Jerusalem - An Israeli minister who said Holocaust survivors
in Israel need more money did not mean that the 1952 agreement with
Germany granting reparations needed to be reopened or re-examined,
his spokeswoman said Sunday.
Elle Baror told Deutsche Presse Agentur dpa that Pensions Affairs
Minister Rafi Eitan did not want to tamper with the Luxembourg
Agreement, but rather wanted teams from Israel and Germany to meet in
order to discuss ways of finding money to cover expenses which were
not taken into account when the original deals were signed.

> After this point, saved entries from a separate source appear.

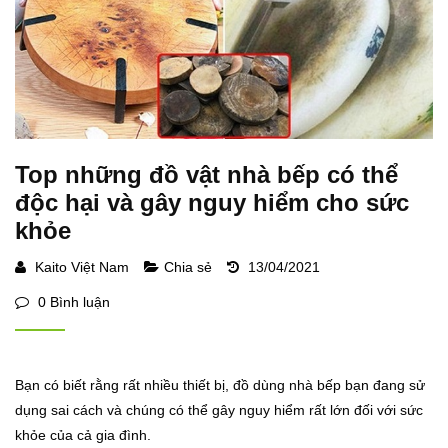
Top những đồ vật nhà bếp có thể
độc hại và gây nguy hiểm cho sức
khỏe
Kaito Việt Nam
Chia sẻ
13/04/2021
0 Bình luận
Bạn có biết rằng rất nhiều thiết bị, đồ dùng nhà bếp bạn đang sử
dụng sai cách và chúng có thể gây nguy hiểm rất lớn đối với sức
khỏe của cả gia đình.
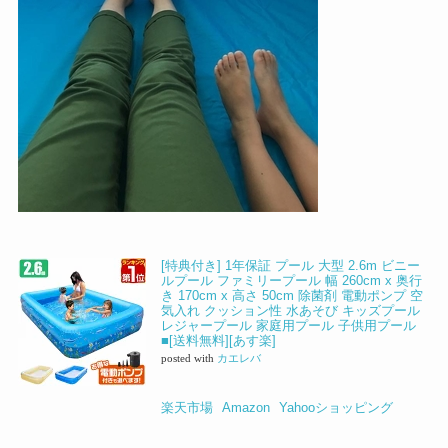
[特典付き] 1年保証 プール 大型 2.6m ビニー
ルプール ファミリープール 幅 260cm x 奥行
き 170cm x 高さ 50cm 除菌剤 電動ポンプ 空
気入れ クッション性 水あそび キッズプール
レジャープール 家庭用プール 子供用プール
■[送料無料][あす楽]
posted with
カエレバ
楽天市場
Amazon
Yahooショッピング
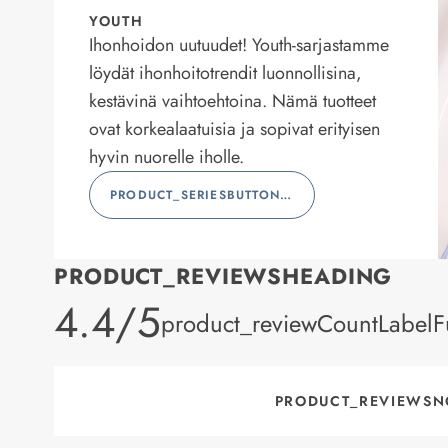
YOUTH
Ihonhoidon uutuudet! Youth-sarjastamme
löydät ihonhoitotrendit luonnollisina,
kestävinä vaihtoehtoina. Nämä tuotteet
ovat korkealaatuisia ja sopivat erityisen
hyvin nuorelle iholle.
PRODUCT_SERIESBUTTONLABEL
PRODUCT_REVIEWSHEADING
product_rating
4.4/5
product_reviewCountLabelFu
PRODUCT_REVIEWSN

These expenses include the high cost of the last stage of life in
the modern era, and a life expectancy at least 10 years longer
compared to that of the 1950s, when the original reparations
agreements were signed, she said.
In addition, Israel has absorbed 'hundreds of thousands' of
Holocaust survivors from the former Soviet Union who were not
accounted for in the original reparations agreement, Baror said.
Baror said that Eitan believed that since Germany bore prime
responsibility for the Holocaust, it should help Israel find the
funds to meet these new expenses, which are only for survivors and
not for their descendents.
The minister has proposed that teams from Israel and Germany meet
to determine how much money is needed, and how it should be raised.
Eiutan has asked for a meeting with German Finance Minister Peer
Steinbrueck when he visits Israel in two weeks time.
The Luxembourg Agreement stipulated that Germany would give Israel
833 million dollars in reparations, and Israel would look after the
survivors, who would not be permitted to sue Germany directly.
But Eitan says that in the 50 years between 1954 and 2004, the
Israeli government had spent some 3.5 billion dollars on the
survivors, more than four times the sum transferred by Germany.
Many Holocaust survivors and refugees in Israel are said to live
below the poverty line, either because as Jews who survived the
Holocaust in countries not under Nazi occupation they were not
eligible for repatriation, because they have no proper pensions, or
because they refused or failed to apply for reparations.